/piiscan

A simple Python library to detect PII in structured data, powered by Microsoft Presidio and spaCy NER.

Primary LanguagePythonMIT LicenseMIT

piiscan

PyPI version

A simple Python library that detects PII in text. Optimized for network traffic and structured data (e.g. JSON Objects, HTTP Requests).

Powered by beki/en_spacy_pii_fast and Microsoft Presidio.

Installation

This package is published on PyPi, and can be installed using pip.

pip3 install piiscan

Usage

The module exposes two methods:

  • scan() returns a list of Presidio RecognizerResult objects.
  • annotate() returns a human-readable list of all fields detected and the corresponding entity type.

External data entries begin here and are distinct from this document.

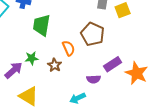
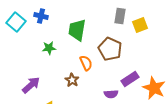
green trapezoid: (42, 25) -> (77, 30), moved
green star: (32, 58) -> (49, 48), moved

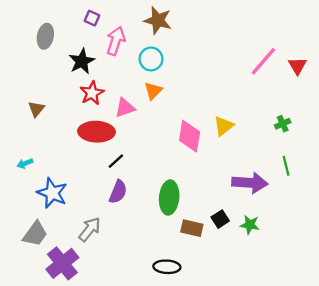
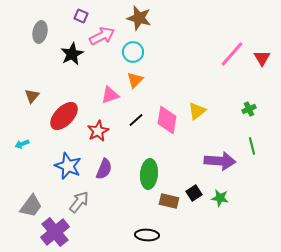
pink arrow: (116, 41) -> (102, 36), turned 45
red star: (92, 93) -> (98, 131), moved
red ellipse: (96, 132) -> (64, 116), moved, turned -48
black line: (116, 161) -> (136, 120), moved
blue star: (52, 193) -> (68, 166), moved

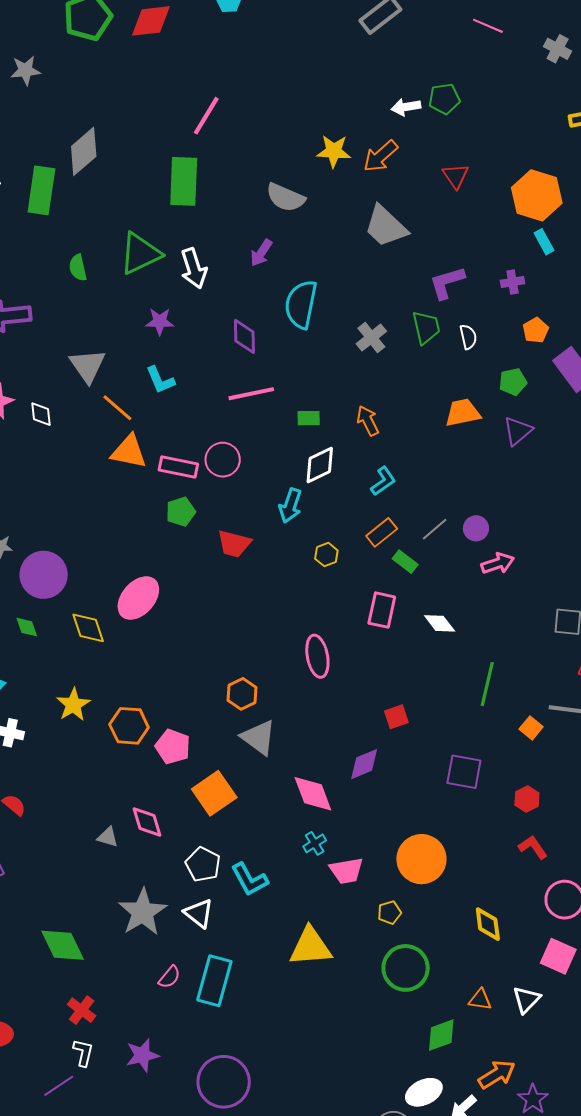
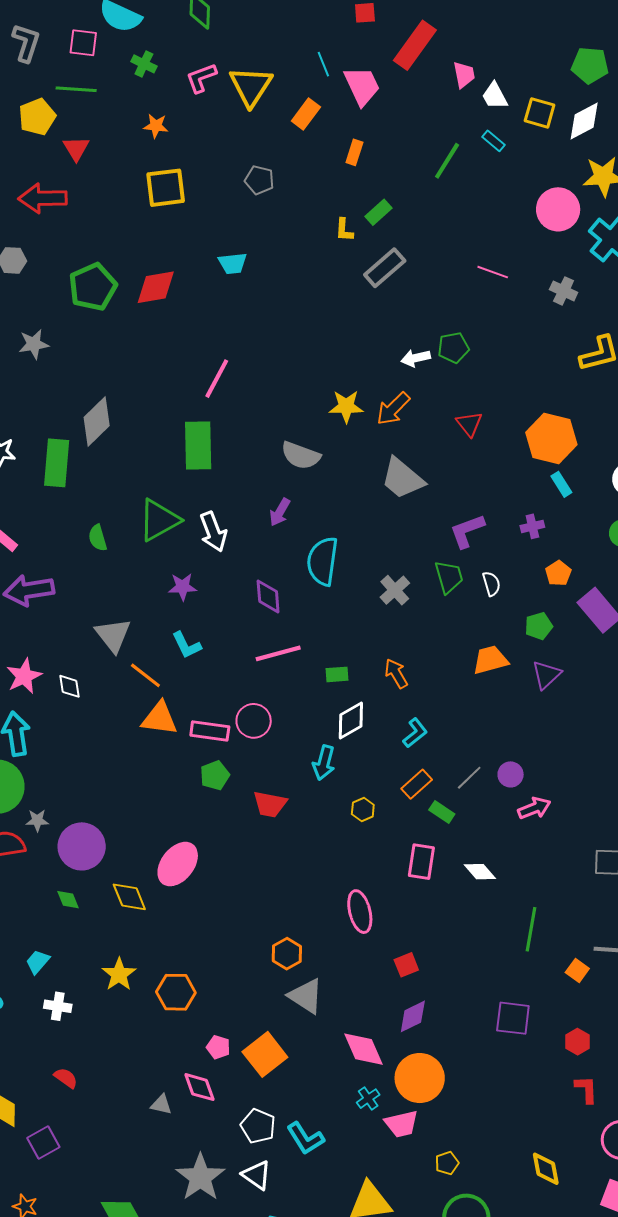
red square: (396, 717) -> (406, 965), moved
pink pentagon: (173, 747) -> (218, 1047), moved, size x0.7
red L-shape: (533, 847) -> (586, 1089), turned 36
orange circle: (421, 859) -> (420, 1078), moved

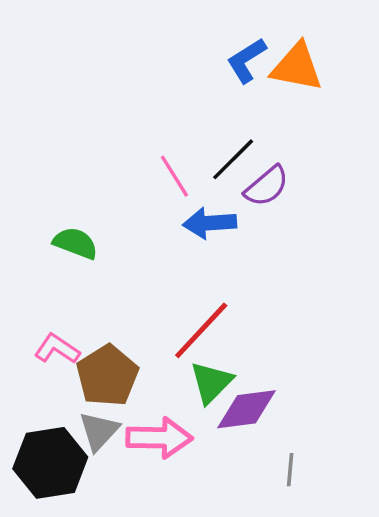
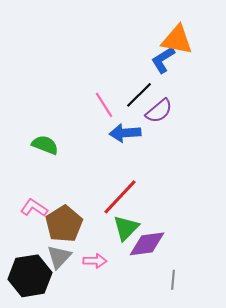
blue L-shape: (247, 60) -> (163, 60), moved
pink arrow: (159, 438) -> (95, 261), size x0.6

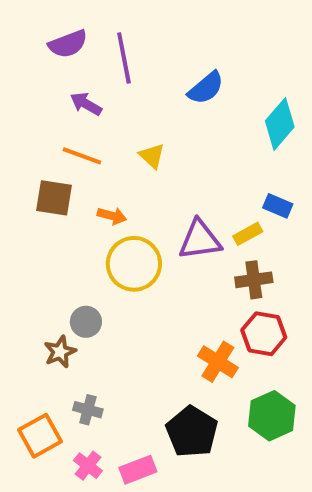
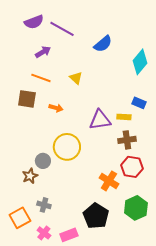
purple line: (124, 58) -> (62, 29), turned -50
purple arrow: (86, 104) -> (43, 52), turned 119
yellow rectangle: (248, 234) -> (124, 117), turned 32
yellow circle: (134, 264) -> (67, 147), moved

Scanning structured data for PII

import piiscan

original_value = '''
{
    "name": "John Doe",
    "email": "john@doe.com",
    "address": "123 Front Street, San Francisco, CA",
    "phone": "+1 (415) 123-4567"
}
'''

detected_pii = piiscan.scan(original_value)

print(detected_pii)

Expected result printed in console:

[
    type: EMAIL_ADDRESS, start: 41, end: 53, score: 1.0, 
    type: PERSON, start: 16, end: 24, score: 0.85, 
    type: LOCATION, start: 72, end: 107, score: 0.85, 
    type: URL, start: 46, end: 53, score: 0.5, 
    type: PHONE_NUMBER, start: 127, end: 141, score: 0.4
]

Annotating data to display discovered PII

import piiscan

original_value = '''
{
    "name": "John Doe",
    "email": "john@doe.com",
    "address": "123 Front Street, San Francisco, CA",
    "phone": "+1 (415) 123-4567"
}
'''

detected_pii = piiscan.scan(original_value)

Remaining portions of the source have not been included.